GrimmaTheNome · 06/12/2012 20:08

No matter how you define it, our nature has not and can not evolve.

I really don't know what you base that assertion on. As you refer to 'history', as I thought we're thinking on different timescales. And you're also inferring more from what I said than I ever meant to imply. I said nothing about hoping to perfect human nature, or that I (or anyone else) was entitled to try to do so. Just that contrary to what you assert, human nature isn't immutable for all time.

mathanxiety · 06/12/2012 21:35

You are asserting that human nature isn't immutable for all time without presenting any evidence of improvement or regression. All we have to go on to back up assertions about our nature is what we know of history (references to anything else is guesswork) so I mentioned history...

GrimmaTheNome · 06/12/2012 22:09

Firstly, the words 'improvement' and 'regression' are yours - I merely said 'change'.

Beyond that - assuming you're not a creationist - do you think that 'human nature' was suddenly bestowed complete on the offspring of a parent which was distinctly non-human with a non-human nature? If not then what alternative is there but to accept there has been a continuum of change from the not-human predecessors to the recognisably human[sonfused]. If that is so, there is no logical reason to suppose our nature is now immutable.

mathanxiety · 06/12/2012 22:21

OK, so you said nothing whatsoever to do with evolution or change and I am talking through my hat?

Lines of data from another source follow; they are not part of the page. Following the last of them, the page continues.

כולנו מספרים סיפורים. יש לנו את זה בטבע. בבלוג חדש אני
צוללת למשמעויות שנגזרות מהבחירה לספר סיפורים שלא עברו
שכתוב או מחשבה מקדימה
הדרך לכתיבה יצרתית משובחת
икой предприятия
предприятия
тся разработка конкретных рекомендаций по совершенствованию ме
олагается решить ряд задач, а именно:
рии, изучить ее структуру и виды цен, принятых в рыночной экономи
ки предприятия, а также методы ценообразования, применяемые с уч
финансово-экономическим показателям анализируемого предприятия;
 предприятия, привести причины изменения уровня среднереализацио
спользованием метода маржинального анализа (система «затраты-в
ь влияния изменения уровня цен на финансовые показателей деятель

You are mixing up nature with other things -- intellectual and physical development. For physical evolution there is plenty of evidence (no I am not a creationist). There is scant evidence for intellect so it's a challenge to draw a conclusion. And there is no evidence whatsoever for your assertion that nature (the swirl of emotion and psychology for want of a better way to define it) has changed.

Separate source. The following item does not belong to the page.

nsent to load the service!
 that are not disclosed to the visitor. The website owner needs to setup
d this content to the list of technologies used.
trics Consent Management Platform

GrimmaTheNome · 06/12/2012 23:20

OK, so you said nothing whatsoever to do with evolution or change and I am talking through my hat?

sorry, I'm not clear what you mean by that (I can read it in a couple of ways with different meanings). Blame it on the hour.

There is scant evidence for intellect so it's a challenge to draw a conclusion. And there is no evidence whatsoever for your assertion that nature (the swirl of emotion and psychology for want of a better way to define it) has changed.

There's also no evidence it hasn't changed (remember I was thinking of pre-historic timescales). As to intellect...suppose we take our thought experiment back to the last common ancestors of humans and chimpanzees. Do you think it probable they had the same intellect as us? The same 'nature'? Do you think nothing has changed since then? Our brains have changed, I'd be fairly sure many of our hormones will have mutated to various degrees - these are physical developments which surely have a profound effect on our psychology and emotions. So, at what point do you think that process of change stopped forever?

I'm puzzled, I really didn't think I was saying anything controversial when questioned your statement that 'human nature in the raw does not evolve'.

If we think about different species where we have meddled with the normal course of events (an I am not implying that we should do anything of the sort with humans!) - do you think the nature of a domesticated dog is totally unchanged from that of a wolf?